Mel Milo, the son of King Metafet, grows up in an increasingly volatile Samoa as Britain, America, and Germany all aggressively compete to become the sole trader for the island. With promises of prosperity, the king accepts the offer of a European trader to take Mel to Australia for work, guaranteeing Metafet that his son will be returned “within one year.” The proposition proves to be a scam, and Mel is instead driven into forced labor on a rural sugar cane farm, where the traders rule as “owners and masters.” In the 19th century, this was an example of “blackbirding,” a widespread practice of tricking and kidnapping indigenous people to make them work far away from their homeland.
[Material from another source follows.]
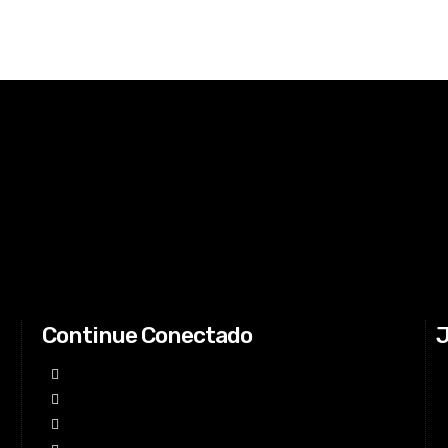
Continue Conectado
J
Later, Mel is taken to work for sheep farmer and “squatter” William Phillips, who takes a paternal fondness to Mel and actively tries to right the wrongs of his terrible imprisonment. As years of tragedy and hardship pass, Mel finally achieves some independence as he carves out his own life in Australia. Readers might have benefited from greater exploration of Mel’s time on the sugar cane farm, as this aspect of his story is mostly glossed over, limiting readers’ ability to acknowledge Mel’s desperation for freedom. However, Foster shows an acute awareness of the way that colonization has decimated the cultural and spiritual identities of indigenous communities, including those of Samoa. Importantly, she pairs Mel’s narrative with that of a native Aborigine named Joe, exploring aboriginal traditions and cultural practices in order to emphasize how much Mel lost because of his abduction and long captivity.
A unique story that illuminates the many injustices of an understudied period in colonial history.